Seluruh rumpun matapelajaran PAI seharusnya mengemban misi membumikan Islam rahmatan lil-‘alamin. Hanya saja, sejauh ini, oriantasi kognitif-dogmatis terlalu dominan dalam proses pembelajaran. Rumpun al-Qur’an dan Hadis seharusnya diorientasikan membumikan nilai-nilai yang terkandung di dalam kedua sumber ajaran Islam tersebut. Sebagai contoh, ketika peserta didik mempelajarai QS. Al-Ma’un, seharusnya siswa dibiasakan bukan sekedar menghafal ayat namun menghidupkan ayat dalam realitas.
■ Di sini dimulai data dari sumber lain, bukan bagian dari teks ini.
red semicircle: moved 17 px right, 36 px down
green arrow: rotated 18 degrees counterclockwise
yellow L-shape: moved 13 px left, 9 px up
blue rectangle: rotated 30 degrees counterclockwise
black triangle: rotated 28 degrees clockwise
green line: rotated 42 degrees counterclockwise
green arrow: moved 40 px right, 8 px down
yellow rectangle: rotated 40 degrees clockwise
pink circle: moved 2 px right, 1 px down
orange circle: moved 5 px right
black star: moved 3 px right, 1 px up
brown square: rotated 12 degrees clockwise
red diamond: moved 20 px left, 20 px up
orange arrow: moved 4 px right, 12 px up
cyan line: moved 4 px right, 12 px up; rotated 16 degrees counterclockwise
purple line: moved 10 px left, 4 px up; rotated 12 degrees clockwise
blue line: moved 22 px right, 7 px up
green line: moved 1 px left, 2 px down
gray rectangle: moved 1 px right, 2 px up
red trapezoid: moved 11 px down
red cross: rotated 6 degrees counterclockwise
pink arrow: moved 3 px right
Jika di surat al-Ma’un tersebut disebutkan bahwa ciri shalat yang dicela oleh Allah adalah lupa ketika shalat, orientasi dilihat orang (riya’), dan apa yang dibaca ketika shalat tidak diimplementasikan dalam realitas, maka sebaiknya pembelajaran didesain untuk mindful praying, yakni shalat yang penuh penghayatan, bahwa semua tubuh (body), pikiran (mind), dan jiwa (soul) harus merasakan sedang shalat. Jadi yang shalat bukan hanya raganya saja, namun juga pikiran dan jiwanya. Dalam konteks Hadis, ketika peserta didik dibiasakan hafal matan hadis tentang “man la yarham la-yurham”, barang siapa tidak menyayangi orang lain maka tidak akan disayangi. Seharusnya proses pembelajaran hadis ini membiasakan tiap peserta didik untuk proaktif berbuat baik kepada orang lain sebagai wujud kasih sayang kepada orang lain. Dengan satu matan hadis ini saja, proses pendidikan sudah bisa membiasakan peserta didik untuk membumikan nilai kerahmatan Islam. Ini yang disebut dengan living qur’an and hadith.
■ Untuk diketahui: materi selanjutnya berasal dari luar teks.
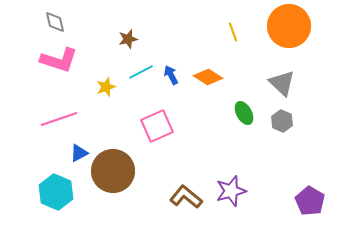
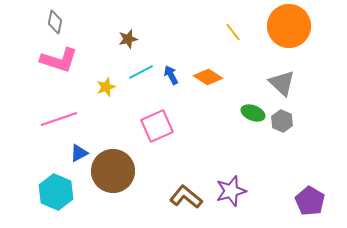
gray diamond: rotated 25 degrees clockwise
yellow line: rotated 18 degrees counterclockwise
green ellipse: moved 9 px right; rotated 40 degrees counterclockwise
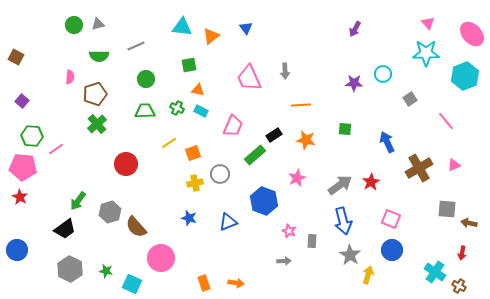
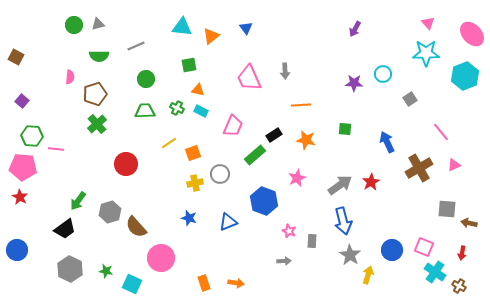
pink line at (446, 121): moved 5 px left, 11 px down
pink line at (56, 149): rotated 42 degrees clockwise
pink square at (391, 219): moved 33 px right, 28 px down
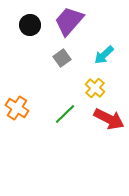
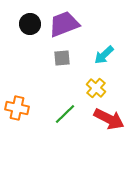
purple trapezoid: moved 5 px left, 3 px down; rotated 28 degrees clockwise
black circle: moved 1 px up
gray square: rotated 30 degrees clockwise
yellow cross: moved 1 px right
orange cross: rotated 20 degrees counterclockwise
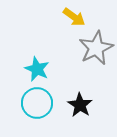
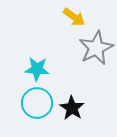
cyan star: rotated 20 degrees counterclockwise
black star: moved 8 px left, 3 px down
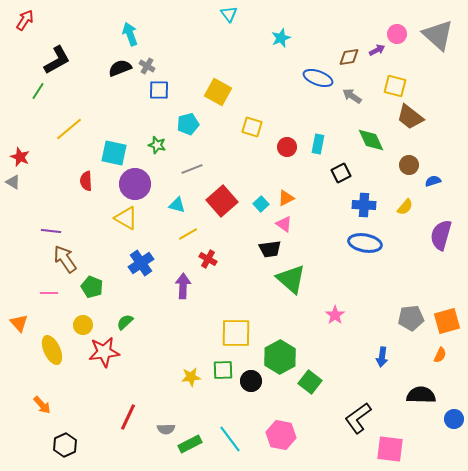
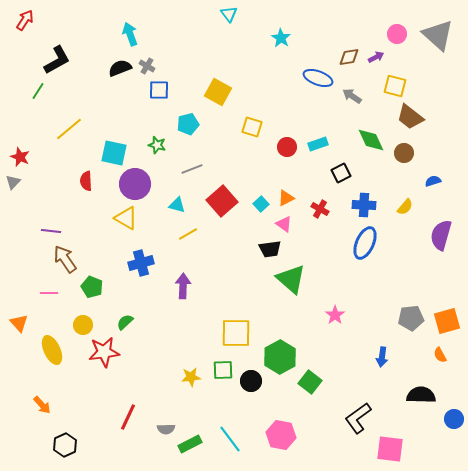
cyan star at (281, 38): rotated 18 degrees counterclockwise
purple arrow at (377, 50): moved 1 px left, 7 px down
cyan rectangle at (318, 144): rotated 60 degrees clockwise
brown circle at (409, 165): moved 5 px left, 12 px up
gray triangle at (13, 182): rotated 42 degrees clockwise
blue ellipse at (365, 243): rotated 76 degrees counterclockwise
red cross at (208, 259): moved 112 px right, 50 px up
blue cross at (141, 263): rotated 20 degrees clockwise
orange semicircle at (440, 355): rotated 126 degrees clockwise
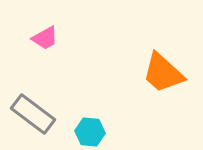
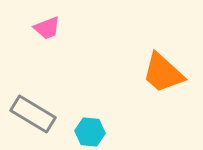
pink trapezoid: moved 2 px right, 10 px up; rotated 8 degrees clockwise
gray rectangle: rotated 6 degrees counterclockwise
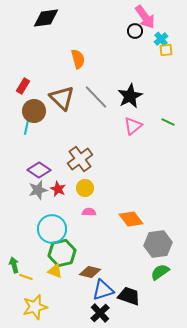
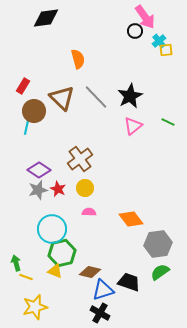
cyan cross: moved 2 px left, 2 px down
green arrow: moved 2 px right, 2 px up
black trapezoid: moved 14 px up
black cross: rotated 18 degrees counterclockwise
Seluruh rumpun matapelajaran PAI seharusnya mengemban misi membumikan Islam rahmatan lil-‘alamin.
Dr. Muqowim, M. Ag.
Rumpun Fiqih dalam konteks PAI seharusnya membuat peserta didik dibiasakan karakter melalui ibadah mahdlah dan ghairu mahdlah. Ketika peserta didik belajar tentang shalat yang diingat bukan sekedar hafalan tentang syarat dan rukun shalat saja, namun yang jauh lebih penting adalah ruh ibadah ini yang membiasakan merasakan hakikat shata sebagai wujud pengambaan total kepada Allah (total submission to the God), bahwa yang diingat ketika shalat hanyalah Allah semata, bukan yang lain (aqimish-shalata li-dzikri). Hal yang sama juga ketika mempelajari ibadah lain seperti puasa, zakat, dan haji. Bahwa puasa adalah membiasakan nilai self–control, zakat membiasakan nilai kepedulian terhadap sesama, dan haji membiasakan nilai kesetaraan di hadapan Allah (equal before God).
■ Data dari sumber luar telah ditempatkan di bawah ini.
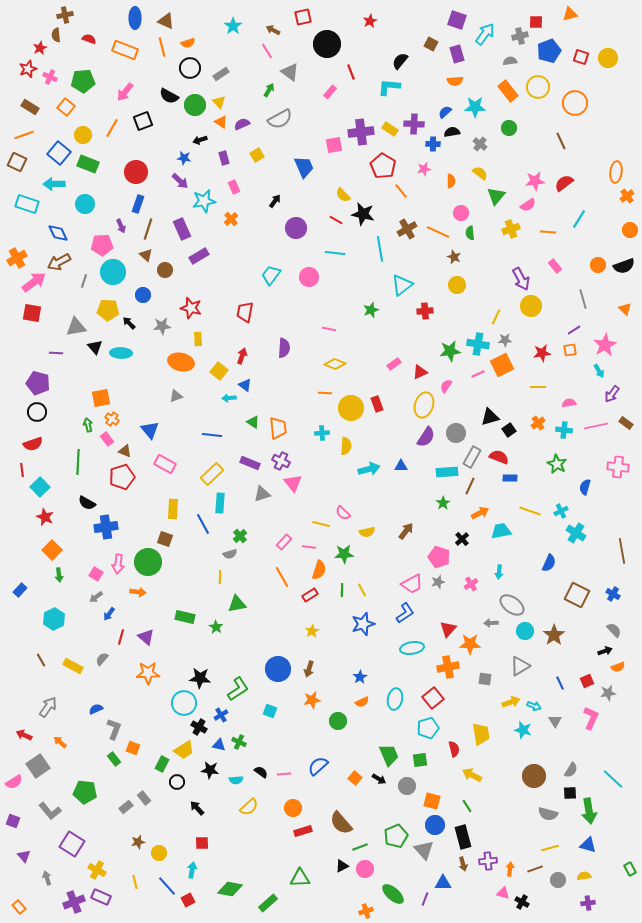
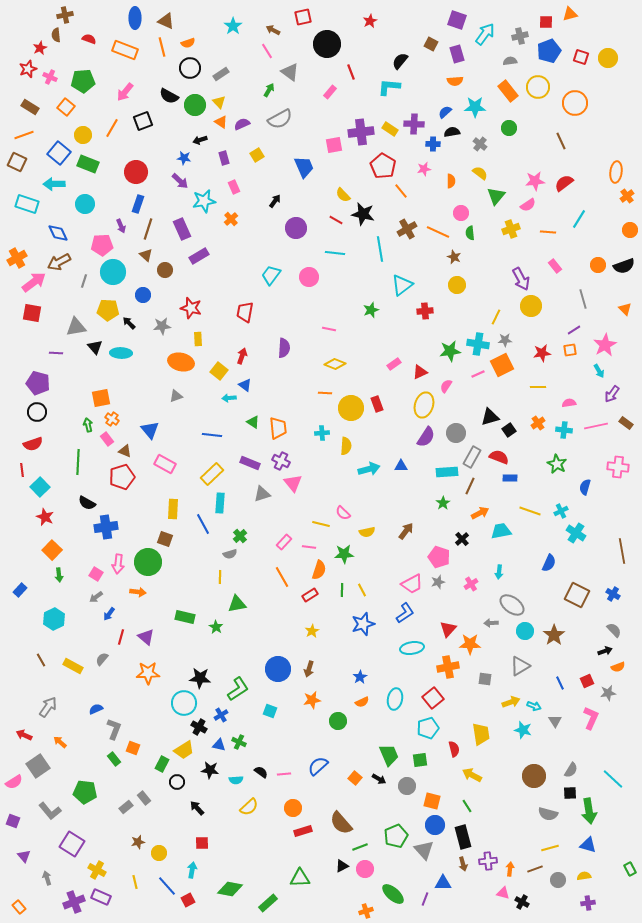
red square at (536, 22): moved 10 px right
Sementara itu, pembelajaran rumpun aqidah dan akhlak dalam PAI seharusnya membiasakan peserta didik tentang pentingnya menjadikan aqidah yang fungsional dalam realitas. Sejauh ini, pembelajaran aqidah antara lain lebih membiasakan peserta didik dengan menghafal nama-nama malikat, rukun iman, sifat Allah dan sifat Rasul. Pembelajaran aqidah seharusnya memfungsikan kuatnya keimanan dalam bentuk akhlak yang fungsional. Bukankah dalam QS. Al-Ma’un dinyatakan bahwa yang disebut pendusta agama menurut Allah adalah orang yang tidak ada kepedulian terhadap orang-orang pinggiran, anak yatim atau orang yang tidak mampu? Rasulullah juga bersabda bahwa yang disebut orang yang beriman kepada Allah dan hari akhir ditandai dengan kemampuan membangun komunikasi efektif penuh dengan kasih sayang, memuliakan tetangga, memuliakan tamu, dan berkata baik atau lebih baik diam jika tidak bisa berkata baik. Jadi, ada hubungan organik antara akidah dan akhlak. Orang yang mengaku berakidah kuat seharusnya berakhlak baik.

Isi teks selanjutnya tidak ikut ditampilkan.